The first time you realize what life is going to be like now is when you tell your white (lily-white diamond-white snow-white) therapist about your brother. About how, when you asserted (with the shaky confidence she’d sown in you) that there wasn’t gay and straight and bi, really, that “it’s all on a spectrum,” he had arched his eyebrows, indulging his PC lefty academic baby sister, and said, patiently, “I don’t know if it is.”
She will look at you with a horror she can’t conceal, incredulous that a modern human would question such an obvious and morally defining truth. You see her trying to figure out what kind of person your brother is. And you backpedal, immediately, because you don’t want her to think he is one of those people. It doesn’t occur to her that there might be civilized people out there who don’t inherently accept what, to her, is a given. And for some reason, you still need this white woman to see that you and your people are civilized.
That’s when you realize that now, even more than before, you will have to be a bridge. There will be even more worlds that you’ll have to explain. You have already spent your life explaining your India to your America. Explaining to your white friends that your parents did have an arranged marriage, but that it doesn’t mean what they think it means. Explaining to your Indian relatives why it isn’t the worst thing in the world if people give toasts at those weddings in which they talk about how much they love each other. Explaining to your mother that you were invited to your first boyfriend’s mother’s birthday party even though you weren’t engaged. You’ve always felt like this was your superpower, because you’re the only one who can see how all of these things are equally normal. Only you can be the lens through which everyone else can see each other clearly.
But now you know that when you are both brown and queer in America, you have to interpret for everyone — your liberal straight friends from your old life, your queer friends from your new one, your pragmatic family that believes you can think your way out of any uncomfortable taste or tendency if you try hard enough. You’ll have to be the lens through which “progressive” America, where you learned to think, can view the “traditional,” “conservative” culture you come from — you know the one, where Hijra is a gender you can put on your I.D. card, and you’re named after a female incarnation of a male god — and vice-versa. It doesn’t feel like a superpower anymore; it feels like a burden you do not want to bear.
You will have to learn how to constantly say to people, “They are not as bad as you think they are.” You have to get to know my bigoted family, largely white friend community of advanced pansexuals. They are lovely people, really. And you will have to get to know the woman I will eventually be sleeping with, Mom. You will have to get to know her and recognize that she is not a freak, and neither am I.
What else can you do? Your brother will never read Audre Lorde, or any of the other queer women of color you’ve picked up in an attempt to research the shit out of your new identity. And you can’t really blame him, because you recognize that while Zami: A New Spelling of My Name makes your heart beat faster every time you read it, she doesn’t seem like someone you’d like. You would be embarrassed to suggest that he should, because then he would think that you have become one of them — one of those humorless pretentious northern white girls who went to a private university and hates rap music and says things like it’s a pity you know, that Ludacris is so offensive when he’s actually very smart!
You’ll realize that what underscores your own internalized homophobia is shame, shame not just because you were queer but because you felt shame about it. What woman who has read as much bell hooks as you have would ever be more than overjoyed to discover her own interest in women? You realize this is why it’s taken you so long to tell all your straight girlfriends, who hug you and say “Get it, girl!” when you explain that you’ve decided to date women even though you were almost engaged to a man three months earlier. You pretend this is a thought that just kind of occurred to and delighted you, like a butterfly that has lazily lit upon your finger. You don’t tell them how hard it is to admit it, even to them, these supportive darlings who would cheer you on if you announced you were joining the IDF. You do you, girl!
It’ll take you a while, but you’ll go forth, because like Audre said, you’ve got acts of political warfare to commit. You’ll feel like an amazon when you create a screenname on OkCupid that has the word “bisexual” underneath it. “I have arrived, lady-loving ladies of the internet!” you will say to yourself. “You may commence fawning!”

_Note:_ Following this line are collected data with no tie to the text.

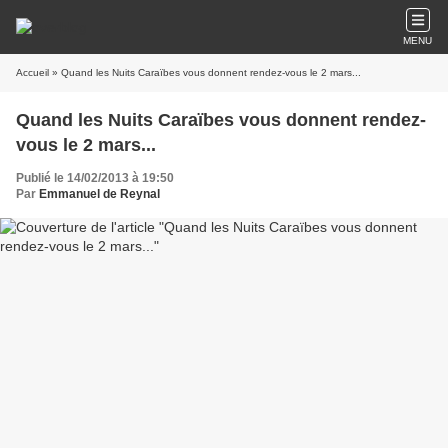
MENU
Accueil
» Quand les Nuits Caraïbes vous donnent rendez-vous le 2 mars...
Quand les Nuits Caraïbes vous donnent rendez-
vous le 2 mars...
Publié le 14/02/2013 à 19:50
Par
Emmanuel de Reynal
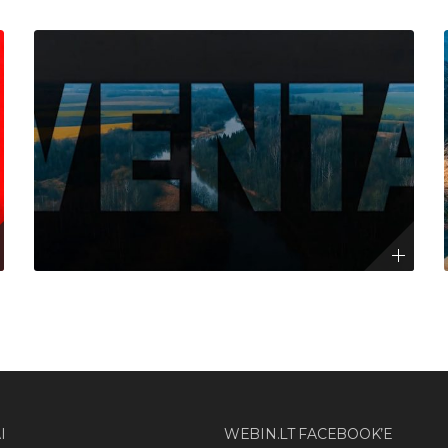
I
WEBIN.LT FACEBOOK’E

…But they won’t. In fact, they probably expect you to do that now. You’ll realize that while on straight OkCupid your love of remix to ignition made you goofy and self-deprecating, on gay OkCupid — where everyone is quoting critical theorists in their “about me” section and seems really into astrology — it just makes you sound like a fratty douche who’s really into the music of a rapist.

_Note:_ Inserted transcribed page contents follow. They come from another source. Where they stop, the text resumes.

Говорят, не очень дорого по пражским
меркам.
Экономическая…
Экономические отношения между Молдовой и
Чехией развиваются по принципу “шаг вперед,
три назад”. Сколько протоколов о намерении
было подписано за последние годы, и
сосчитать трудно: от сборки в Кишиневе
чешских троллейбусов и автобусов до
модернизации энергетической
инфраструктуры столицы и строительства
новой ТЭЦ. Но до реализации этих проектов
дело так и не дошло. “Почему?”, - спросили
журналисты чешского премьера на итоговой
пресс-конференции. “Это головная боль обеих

After a week of radio silence and your own failed attempts at fawning, a really cute girl (cute girl! you can say that now, you budding bisexual woman you!) will message you, and you will get so excited because she seems like someone just like you (See, Mom, she’s normal, so I must be too). And then, in an attempt to relate to you, she will ask, “Are you from India? I’ve read a lot about Hinduism, I think it’s so cool. Have you ever read autobiography of a yogi?” Which, in case you were wondering, is just about the worst way to hit on a brown woman. Ever.
You’ll have to explain that to her. To the girl you’ll eventually ask out to drinks, the one you won’t quite be ready to ask back to your place after dinner. To the girl whose chin you are finally brave enough, drunk enough, proud enough to touch tenderly and pull towards your mouth. You’ll have to explain it all, over and over and over again.